Notes
Lecture 10
----------
BigTable & MapReduce
Questions
BigTable
- single row transactions
- sparse semi-structured data, what do they mean?
MapReduce
- what happens when the master goes down?
- restarting tasks seems wasteful, why do that?
- single master, failure unlikely how?!
What's the problem MapReduce is trying to solve?
- how to process *large* amounts of data quickly
- really, summarize data
- think of this as web crawl data
example problem: what's the frequency of words on the entire web (as crawled by google?)
What's the strategy?
- map: analyze data in small chunks in parallel,
i.e., run a program on each bit of data separately
(example: have a program calculate word frequencies in
a web page)
- reduce: combine results to summarize
- must be an operation that doesn't depend on order
of operations
- get a list, produce a smaller list where every element is
of the same type as before
- example: combine word frequencies for individual pages
to get aggregate word frequencies
When fully reduced, you have word frequencies for the entire web.
Can every problem be expressed as a map and a reduce?
- no!
Can a lot of problems that people care about be expressed this way?
- yes!
map is embarassingly parallel
- so can be maximally sped up
- think of this as extracting the features you care about
reduce can be slow, but normally it shouldn't be that hard
- can't have order dependency though
- here we process the features, but in a non-order-dependent way
Why do pieces "start over" when a node crashes during a mapreduce operation?
- we don't have access to the local state that was computed
- local storage is way faster for this sort of thing!
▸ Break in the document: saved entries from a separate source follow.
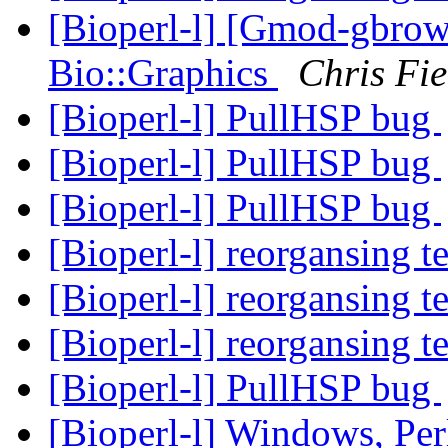
[Bioperl-l] [Gmod-gbrow
Bio::Graphics
Chris Fie
[Bioperl-l] PullHSP bug
[Bioperl-l] PullHSP bug
[Bioperl-l] PullHSP bug
[Bioperl-l] reorgansing t
[Bioperl-l] reorgansing t
[Bioperl-l] reorgansing t
[Bioperl-l] PullHSP bug
[Bioperl-l] Windows, Per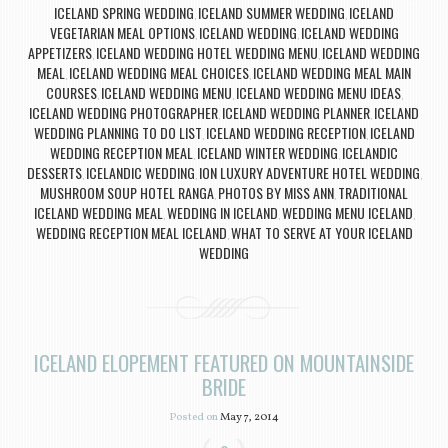
ICELAND SPRING WEDDING
ICELAND SUMMER WEDDING
ICELAND
,
,
VEGETARIAN MEAL OPTIONS
ICELAND WEDDING
ICELAND WEDDING
,
,
APPETIZERS
ICELAND WEDDING HOTEL WEDDING MENU
ICELAND WEDDING
,
,
MEAL
ICELAND WEDDING MEAL CHOICES
ICELAND WEDDING MEAL MAIN
,
,
COURSES
ICELAND WEDDING MENU
ICELAND WEDDING MENU IDEAS
,
,
,
ICELAND WEDDING PHOTOGRAPHER
ICELAND WEDDING PLANNER
ICELAND
,
,
WEDDING PLANNING TO DO LIST
ICELAND WEDDING RECEPTION
ICELAND
,
,
WEDDING RECEPTION MEAL
ICELAND WINTER WEDDING
ICELANDIC
,
,
DESSERTS
ICELANDIC WEDDING
ION LUXURY ADVENTURE HOTEL WEDDING
,
,
,
MUSHROOM SOUP HOTEL RANGA
PHOTOS BY MISS ANN
TRADITIONAL
,
,
ICELAND WEDDING MEAL
WEDDING IN ICELAND
WEDDING MENU ICELAND
,
,
,
WEDDING RECEPTION MEAL ICELAND
WHAT TO SERVE AT YOUR ICELAND
,
WEDDING
ICELAND ELOPEMENT FEATURED ON MOUNTAINSIDE
BRIDE
Posted on
May 7, 2014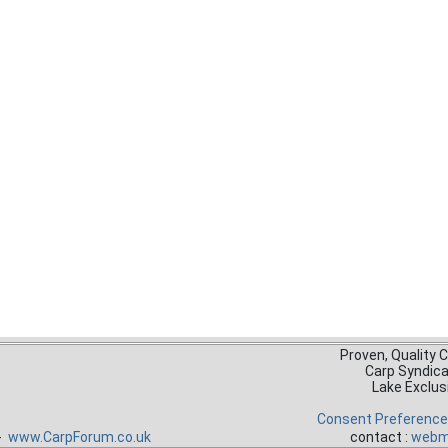
Proven, Quality 
Carp Syndic
Lake Exclus
Consent Preferenc
 -
www.CarpForum.co.uk
contact :
webm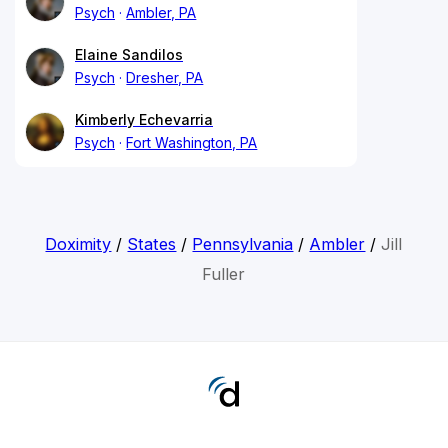
Psych
Ambler, PA
Elaine Sandilos
Psych
Dresher, PA
Kimberly Echevarria
Psych
Fort Washington, PA
Doximity
/
States
/
Pennsylvania
/
Ambler
/
Jill
Fuller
- and even if you did, you can't trust that state
- because it could have been messed up for a while
What about master crashing?
- if it is a long running job, the app developer should
do their own checkpointing
- if it isn't, we don't care!
- and we can generally scale the machines used
(at a place like google) to make individual runs pretty quick
MapReduce is everywhere now
- sometimes too much, it can be used when the paradigm
doesn't really fit the task
- anything that has more data dependencies, i.e. depends on
order of execution
https://www2.eecs.berkeley.edu/Pubs/TechRpts/2006/EECS-2006-183.pdf
- "dwarves" of parallel computation
- they talk about what can be parallized and what can't
- most of what we talk about in this class is embararringly parallel
- except for the parts that aren't
BigTable
- "database" that makes use of parallel storage, i.e., GFS
- overall very parallel, but certain parts are not
- what is very centralized?
- look at Figure 4, most data is in SSTables stored in GFS, but the root isn't, it is in Chubby
Chubby gives robust config information
- the state of BigTable at a high level
- has to be very centralized, very available
Note that Chubby *doesn't* scale well, it only scales a bit
- like 5 machines
- but it scales enough to do what it needs to
- it is the part of the state of the system that
you can NEVER allow to be inconsistent
Parallel systems are hard because they can get partitioned in various ways and state can become inconsistent
- and communication to maintain consistency goes up exponentially with size if done naively
Chubby is a fully connected graph amongst its nodes
- all messages are seen by all nodes
But efficient parallel systems can't be fully connected
- way, way too much communication
How does BigTable handle mutable state?
- can you update arbitrary entries? not directly!
- data is immutable
- if you want to change something, you have to write it to a
new table and eventually consolidate to get rid of old data
- a bit like a log-structured filesystem
immutability is a very powerful idea in distributed systems
- if state can't change, you never have to communicate updates
Does this architecture have privacy implications?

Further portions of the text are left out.